As we enter the 20th century, the book becomes less a chronological history than a series of intertwined stories of key figures in American tap — from vaudeville, Hollywood, Broadway — chiming together like a riff of tap tones, with extensive but playful analysis. For Bill “Bojangles” Robinson, that master of precision and balance, Seibert devotes nearly a page to a meticulous blow-by-blow of his famous stair dance (“… it’s music and it’s magic”), and later notes that Robinson’s brilliance came from his ease and simplicity: “Where other hoofers looked as if they were risking cardiac arrest, Bojangles never lost the crease in his pants.”
For the ever-smooth Fred Astaire, Seibert reminds us to look closer, to see the dancer’s uncanny way of making us believe he’s dancing for the first time: “His imperfections are what allow you to believe him as a man making it up, someone you can root for.” And we get a vivid picture of the “tap improvography” of Gregory Hines, who led a revival of interest in tap in the 1980s: “He’s talking to the people with his feet, pleasing himself and letting them share in his pleasure.”

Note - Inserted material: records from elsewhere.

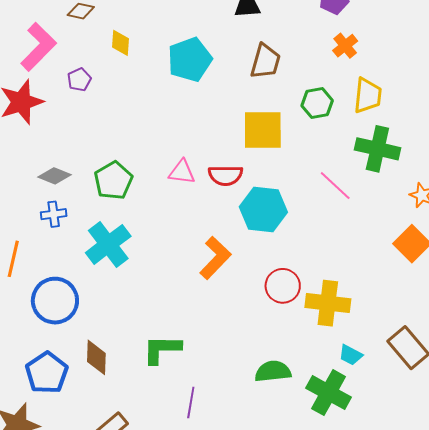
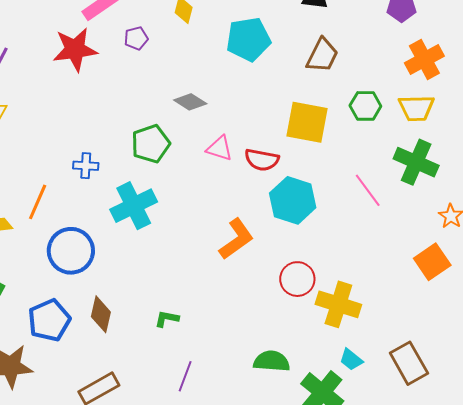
orange cross: (345, 46) -> (424, 59), moved, size x1.5
yellow trapezoid: (368, 96) -> (416, 108), turned 72
gray diamond: (55, 176) -> (190, 102), moved
green L-shape: (162, 349) -> (167, 319), size x0.6

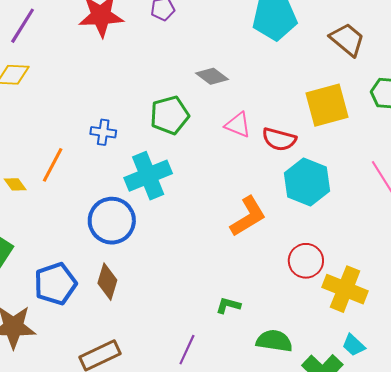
brown trapezoid: (322, 55) -> (347, 39), turned -81
yellow square: (307, 122) -> (327, 105), turned -30
blue circle: (71, 251) -> (112, 221), moved
green L-shape: (167, 319) -> (228, 305), moved

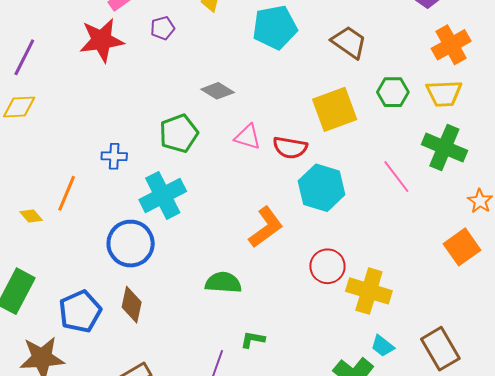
green L-shape: (228, 305) -> (253, 340), moved
green semicircle: (274, 341) -> (223, 283), moved

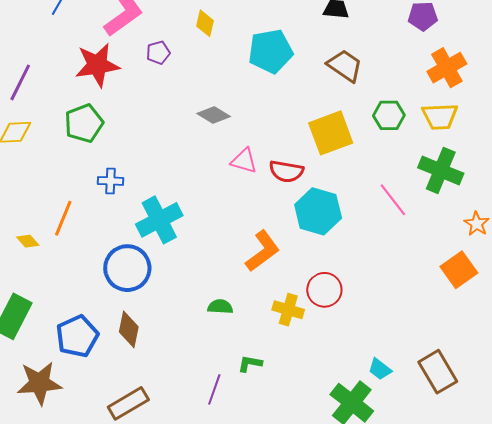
green pentagon: (179, 133) -> (84, 123), moved
green semicircle: (223, 283) -> (220, 307), size x0.7
yellow cross: (369, 291) -> (288, 310), moved, size x0.7

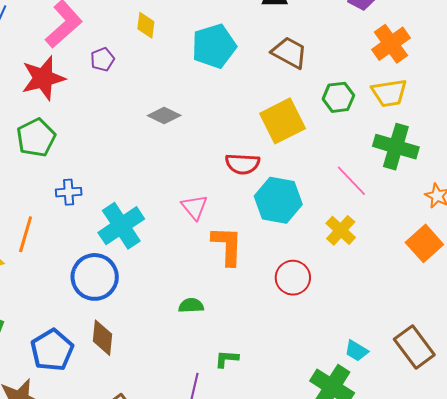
pink triangle: (244, 161) -> (194, 207), moved, turned 40
orange L-shape: (263, 251) -> (227, 246), turned -45
yellow cross: (288, 310) -> (341, 230), moved, turned 32

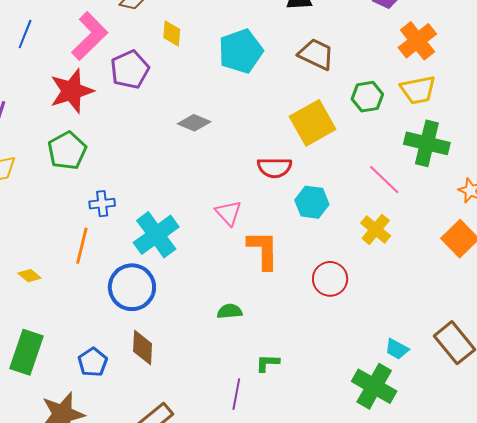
purple pentagon: (102, 59) -> (130, 69), size x1.6
cyan hexagon: (278, 200) -> (312, 202), size x0.7
orange line: (26, 234) -> (82, 246), moved
blue pentagon: (52, 350) -> (93, 362), size x0.7

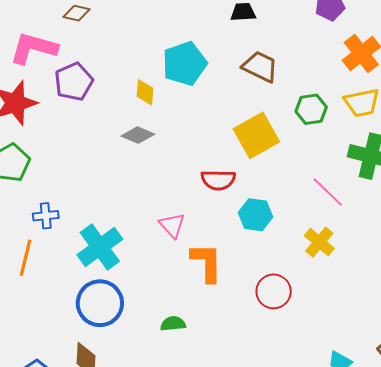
yellow diamond: (172, 33) -> (145, 92), moved
pink L-shape: (90, 36) -> (34, 48), turned -120
blue circle: (132, 287) -> (100, 303), moved

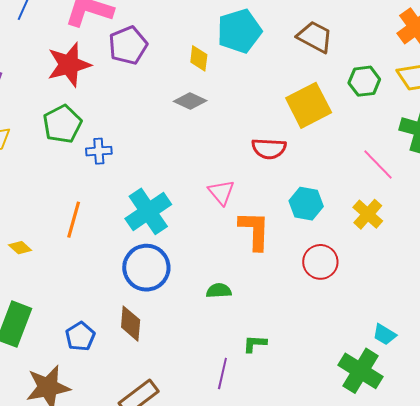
cyan hexagon: (256, 215) -> (306, 204), moved
blue cross: (46, 216) -> (99, 151), moved

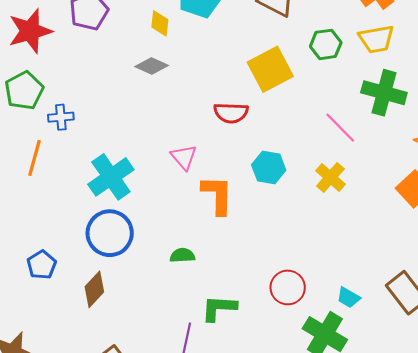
orange line: (74, 220) -> (35, 158), moved
red circle: (320, 262) -> (288, 287), moved
brown diamond: (131, 324) -> (94, 289), turned 39
blue pentagon: (80, 336) -> (42, 265), moved
green L-shape: (255, 344) -> (219, 308), size x1.5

“What the Eye Hears” is a dense 500-plus pages, but it zips along as quickly as a Nicholas Brothers stair-split (and, if you don’t know what that is, prepare to be astonished). The history of tap is, Seibert tells us, “a history of stolen steps,” and he quotes Astaire explaining that dancers borrow steps from each other “like a library book: if it’s good you forget to bring it back.” You may not be bringing this one back anytime soon.